Yes, I've seen this too. Just another sign of the mess at Microsoft.
... they are using 'strange' key words from the grey side : cartier volkswagen codeine zithromax lodging cell+phone mazda ringtone pron make+money+online mazda ... etc.
It is offending to run such crap against my sites, which are not about such a thing as 'ringtones'.
It is a parallel operation. It looks automated --> a bot. It is not looking for /robots.txt. It does not show a robot UA either but hiding behind a faked user browser USER_AGENT. And furthermore, they are not even able to have valid rDNS PTR records: a thing like 'bl2sch1082116.phx.gbl' is not a valid domain name and as such unprofessional.
This is just rude and nasty and showing poor recognition of basic netiquette. Bad manners.
What do they think?

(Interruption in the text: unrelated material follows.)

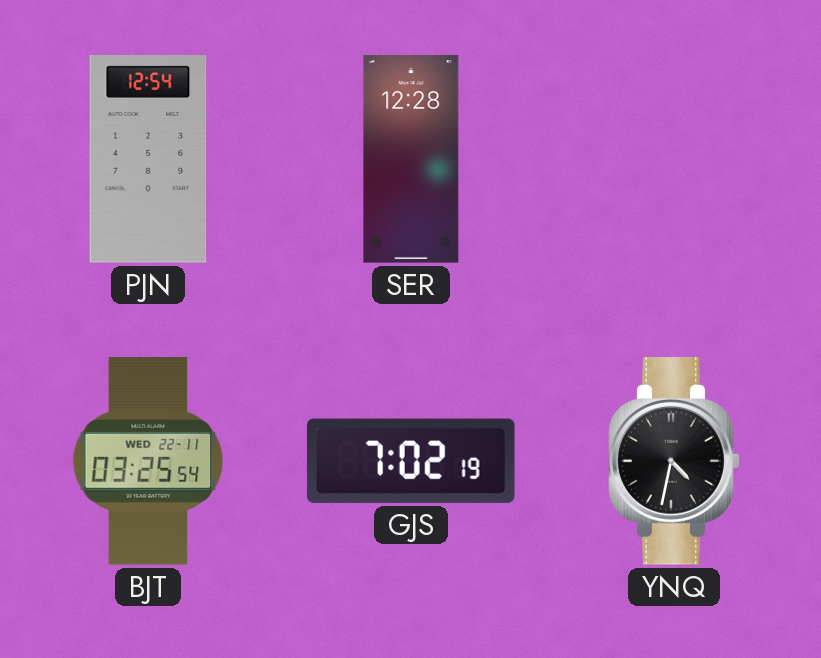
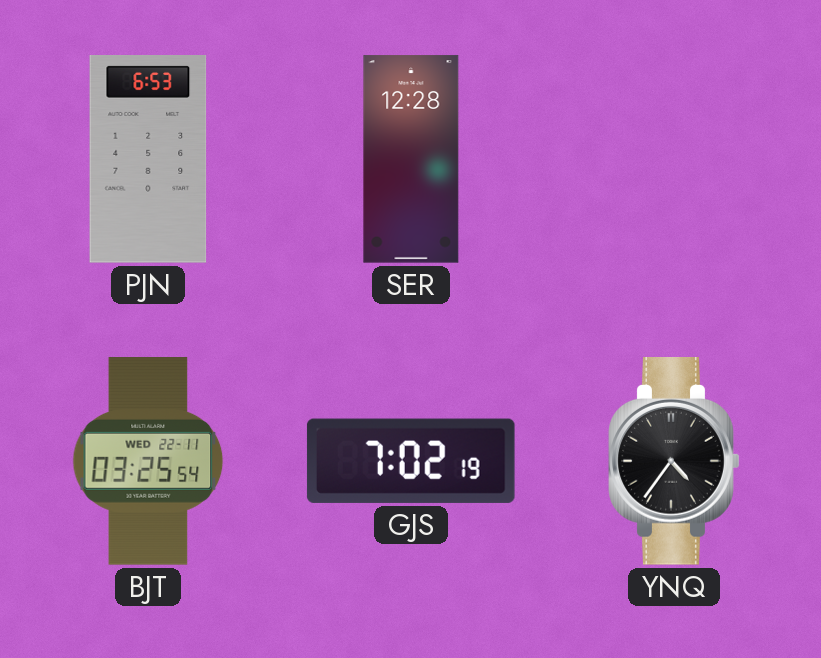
PJN: 12:54 -> 6:53
YNQ: 4:32 -> 4:36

Not much, probably.
So this dubious operation is excluded from my sites now, which -- ironically -- are on Linux systems.
Are we having fun yet?
I have recieved an email from Microsoft Support requesting additional information and pointed them at this thread and asked them to comment.

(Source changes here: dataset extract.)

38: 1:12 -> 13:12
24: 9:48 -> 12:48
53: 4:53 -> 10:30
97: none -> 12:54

Consequently, if anyone can add further details and examples then this would be appreciated, particularly information about the scale of the issue and its effects.
Thanks in advance.
Is it possible it is through one of the filters.... are people using any of the demographic filters to cause this?
Is this organic traffic? Or are the sites in question buying traffic from MS and they are testing some bizarre behavioral or demographic filter?
|Is this organic traffic? Or are the sites in question buying traffic from MS and they are testing some bizarre behavioral or demographic filter? |
Nope, never paid for any traffic myself and this is coming from inside MS.
Based on my experience it's not paid or anything else. The one I noticed had to do with a prescription diet pill - which is a long way from my topic (finance).
I thought I read something about MS checking new results with this type of query - if that's true they've got big problems.
I've also getting these strange search strings with no correlation to my site or any of my clients. It's been happening for months now.
All have Microsoft IP's and were related to drugs now they've switched to fairly offensive sex terms. I checked the referring pages and there aren't any site results showing at all for the search terms used today.
I did notice that I had another Microsoft IP in that range show up with the same Agent string but with no referral info.
Made me curious enough to see if anyone else was seeing the same thing.
I had a more detailed look into this for one site. Here's some info about this MS 'visitor':
- Landing pages appear to be pseudo-random (seemed to request 'batches' of related pages)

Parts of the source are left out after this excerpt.